═════ Records for this exercise ═════

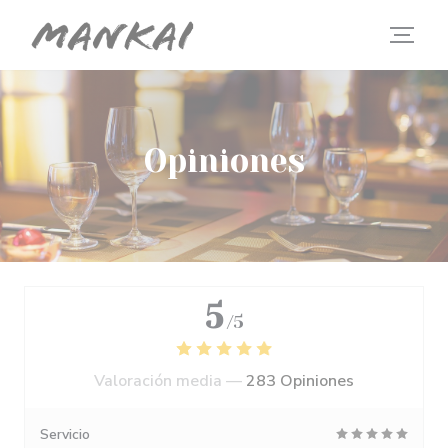
Personalización de sus opciones de cookies
Opiniones
5
/5
Valoración media —
283 Opiniones
Servicio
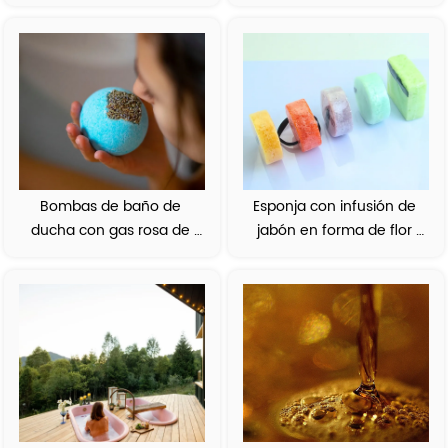
y densos
arroz hecho a mano
Bombas de baño de 
Esponja con infusión de 
ducha con gas rosa de 
jabón en forma de flor 
flores secas
espumosa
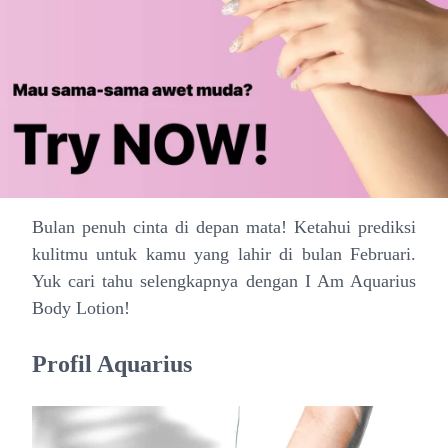
Bulan penuh cinta di depan mata! Ketahui prediksi
kulitmu untuk kamu yang lahir di bulan Februari.
Yuk cari tahu selengkapnya dengan I Am Aquarius
Body Lotion!
Profil Aquarius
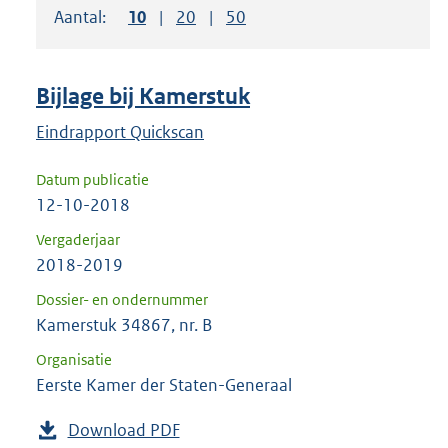
Aantal:
Toon
10
resultaten per pagina
Toon
20
resultaten per pagina
Toon
50
resultaten per pagina
om
ENTER
om
Bijlage bij Kamerstuk
uw
keuze
Eindrapport Quickscan
te
Datum publicatie
bevestigen.
12-10-2018
Vergaderjaar
2018-2019
Dossier- en ondernummer
Kamerstuk 34867, nr. B
Organisatie
Eerste Kamer der Staten-Generaal
Download PDF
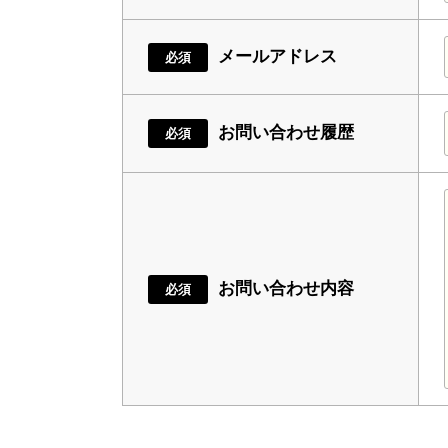
メールアドレス
必須
お問い合わせ履歴
必須
お問い合わせ内容
必須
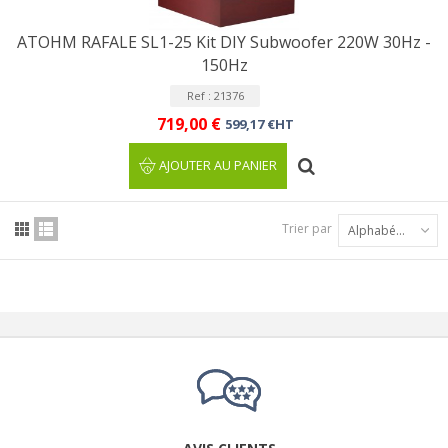
ATOHM RAFALE SL1-25 Kit DIY Subwoofer 220W 30Hz -
150Hz
Ref : 21376
719,00 €
599,17 €HT
AJOUTER AU PANIER
Trier par
Alphabétique : A à Z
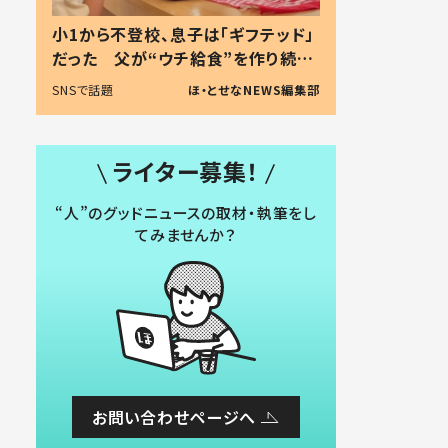
小1から不登校、息子は「ギフテッド」
だった 父が“ウチ給食”を作り続け
る理由とは #令和の親 #令和の子
SNSで話題
ほ・とせなNEWS編集部
ライター募集！
“人”のグッドニュースの取材・執筆をし
てみませんか？
お問い合わせページへ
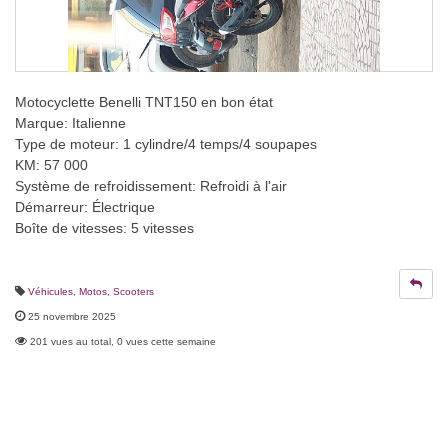
Motocyclette Benelli TNT150 en bon état
Marque: Italienne
Type de moteur: 1 cylindre/4 temps/4 soupapes
KM: 57 000
Système de refroidissement: Refroidi à l'air
Démarreur: Électrique
Boîte de vitesses: 5 vitesses
Véhicules
,
Motos, Scooters
25 novembre 2025
201 vues au total, 0 vues cette semaine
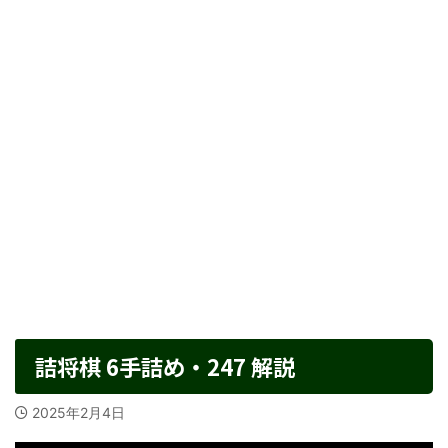
詰将棋 6手詰め・247 解説
2025年2月4日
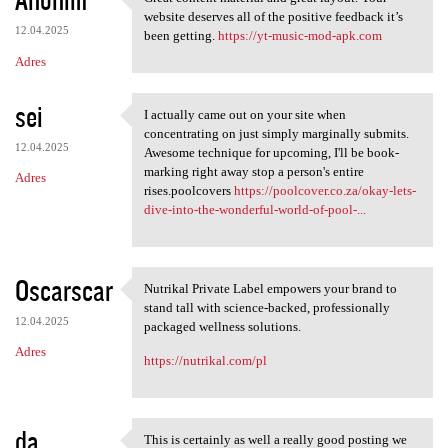
Great content material and
website deserves all of the positive feedback it’s
12.04.2025
been getting.
https://yt-music-mod-apk.com
Adres
sei
I actually came out on your site when
I actually came out on your
concentrating on just simply marginally submits.
12.04.2025
Awesome technique for upcoming, I'll be book-
marking right away stop a person's entire
Adres
rises.poolcovers
https://poolcover.co.za/okay-lets-
dive-into-the-wonderful-world-of-pool-...
Oscarscar
Nutrikal Private Label empowers your brand to
Nutrikal Private Label
stand tall with science-backed, professionally
12.04.2025
packaged wellness solutions.
Adres
https://nutrikal.com/pl
da
This is certainly as well a really good posting we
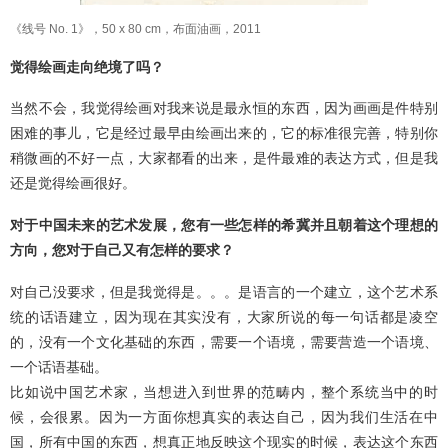
《线号 No. 1》，50 x 80 cm，布面油画，2011
觉得绘画走向绝境了吗？
当然不会，我觉得绘画对我来说是最永恒的东西，因为画画是件特别
困难的事儿，它是经过最早由绘画出来的，它的标准很完善，特别你
稍微画的不好一点，大家都看的出来，是件最难的表达方式，但是我
还是觉得绘画很好。
对于中国未来的艺术发展，您有一些怎样的希冀并且朝着这个理想的
方向，您对于自己又有怎样的要求？
对自己没要求，但是我觉得是。。。是语言的一个建立，这个艺术系
统的话语建立，因为现在其实没有，大家所说的每一句话都是凌空
的，没有一个文化基础的东西，需要一个语境，需要营造一个语境、
一个话语基础。
比如说中国艺术家，当想进入到世界的范畴内，整个系统当中的时
候，会很累。因为一方面你想真实的表达自己，因为我们生活在中
国，所有中国的东西，想真正地反映这个现实的时候，表达这个东西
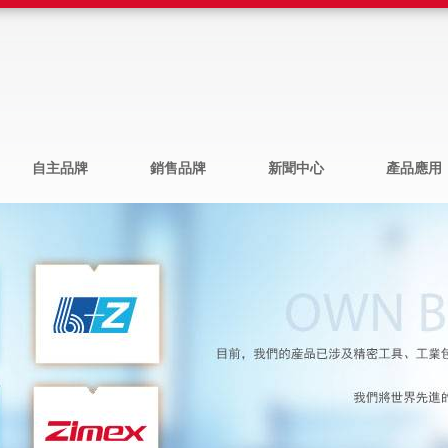
自主品牌
銷售品牌
新聞中心
產品應用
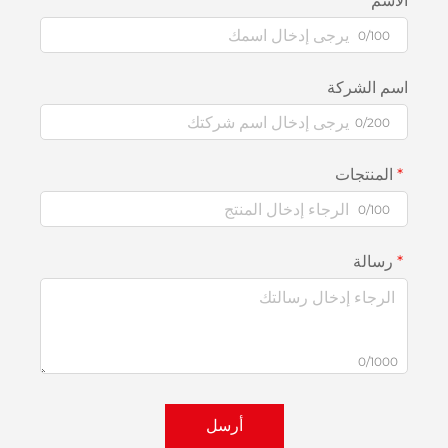
الاسم
0/100
اسم الشركة
0/200
المنتجات
0/100
رسالة
0/1000
أرسل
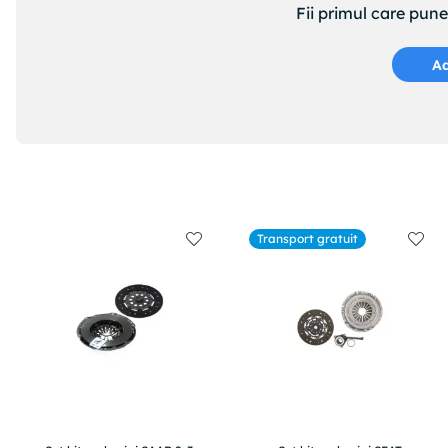
Fii primul care pun
Ad
Transport gratuit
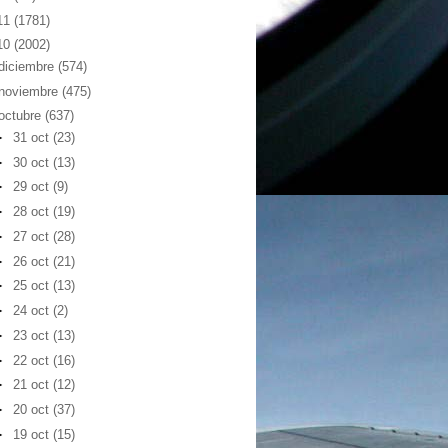
11
(1781)
10
(2002)
diciembre
(574)
noviembre
(475)
octubre
(637)
►
31 oct
(23)
►
30 oct
(13)
►
29 oct
(9)
►
28 oct
(19)
►
27 oct
(28)
►
26 oct
(21)
►
25 oct
(13)
►
24 oct
(2)
►
23 oct
(13)
►
22 oct
(16)
►
21 oct
(12)
►
20 oct
(37)
►
19 oct
(15)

═════

* Your assignment: Could you write out the records again exactly, without any of their pictures?

* Exercise result:
Personalización de sus opciones de cookies
Opiniones
5
/5
Valoración media —
283 Opiniones
Servicio
y densos
arroz hecho a mano
Bombas de baño de 
Esponja con infusión de 
ducha con gas rosa de 
jabón en forma de flor 
flores secas
espumosa
Bulan penuh cinta di depan mata! Ketahui prediksi
kulitmu untuk kamu yang lahir di bulan Februari.
Yuk cari tahu selengkapnya dengan I Am Aquarius
Body Lotion!
Profil Aquarius
Aantal:
Toon
10
resultaten per pagina
Toon
20
resultaten per pagina
Toon
50
resultaten per pagina
om
ENTER
om
Bijlage bij Kamerstuk
uw
keuze
Eindrapport Quickscan
te
Datum publicatie
bevestigen.
12-10-2018
Vergaderjaar
2018-2019
Dossier- en ondernummer
Kamerstuk 34867, nr. B
Organisatie
Eerste Kamer der Staten-Generaal
Download PDF
メールアドレス
必須
お問い合わせ履歴
必須
お問い合わせ内容
必須
ATOHM RAFALE SL1-25 Kit DIY Subwoofer 220W 30Hz -
150Hz
Ref : 21376
719,00 €
599,17 €HT
AJOUTER AU PANIER
Trier par
Alphabétique : A à Z
小1から不登校、息子は「ギフテッド」
だった 父が“ウチ給食”を作り続け
る理由とは #令和の親 #令和の子
SNSで話題
ほ・とせなNEWS編集部
ライター募集！
“人”のグッドニュースの取材・執筆をし
てみませんか？
お問い合わせページへ
Motocyclette Benelli TNT150 en bon état
Marque: Italienne
Type de moteur: 1 cylindre/4 temps/4 soupapes
KM: 57 000
Système de refroidissement: Refroidi à l'air
Démarreur: Électrique
Boîte de vitesses: 5 vitesses
Véhicules
,
Motos, Scooters
25 novembre 2025
201 vues au total, 0 vues cette semaine
詰将棋 6手詰め・247 解説
2025年2月4日
Great content material and
website deserves all of the positive feedback it’s
12.04.2025
been getting.
https://yt-music-mod-apk.com
Adres
sei
I actually came out on your site when
I actually came out on your
concentrating on just simply marginally submits.
12.04.2025
Awesome technique for upcoming, I'll be book-
marking right away stop a person's entire
Adres
rises.poolcovers
https://poolcover.co.za/okay-lets-
dive-into-the-wonderful-world-of-pool-...
Oscarscar
Nutrikal Private Label empowers your brand to
Nutrikal Private Label
stand tall with science-backed, professionally
12.04.2025
packaged wellness solutions.
Adres
https://nutrikal.com/pl
da
This is certainly as well a really good posting we
《线号 No. 1》，50 x 80 cm，布面油画，2011
觉得绘画走向绝境了吗？
当然不会，我觉得绘画对我来说是最永恒的东西，因为画画是件特别
困难的事儿，它是经过最早由绘画出来的，它的标准很完善，特别你
稍微画的不好一点，大家都看的出来，是件最难的表达方式，但是我
还是觉得绘画很好。
对于中国未来的艺术发展，您有一些怎样的希冀并且朝着这个理想的
方向，您对于自己又有怎样的要求？
对自己没要求，但是我觉得是。。。是语言的一个建立，这个艺术系
统的话语建立，因为现在其实没有，大家所说的每一句话都是凌空
的，没有一个文化基础的东西，需要一个语境，需要营造一个语境、
一个话语基础。
比如说中国艺术家，当想进入到世界的范畴内，整个系统当中的时
候，会很累。因为一方面你想真实的表达自己，因为我们生活在中
国，所有中国的东西，想真正地反映这个现实的时候，表达这个东西
自主品牌
銷售品牌
新聞中心
產品應用
الاسم
0/100
اسم الشركة
0/200
المنتجات
0/100
رسالة
0/1000
أرسل
Fii primul care pun
Ad
Transport gratuit
11
(1781)
10
(2002)
diciembre
(574)
noviembre
(475)
octubre
(637)
►
31 oct
(23)
►
30 oct
(13)
►
29 oct
(9)
►
28 oct
(19)
►
27 oct
(28)
►
26 oct
(21)
►
25 oct
(13)
►
24 oct
(2)
►
23 oct
(13)
►
22 oct
(16)
►
21 oct
(12)
►
20 oct
(37)
►
19 oct
(15)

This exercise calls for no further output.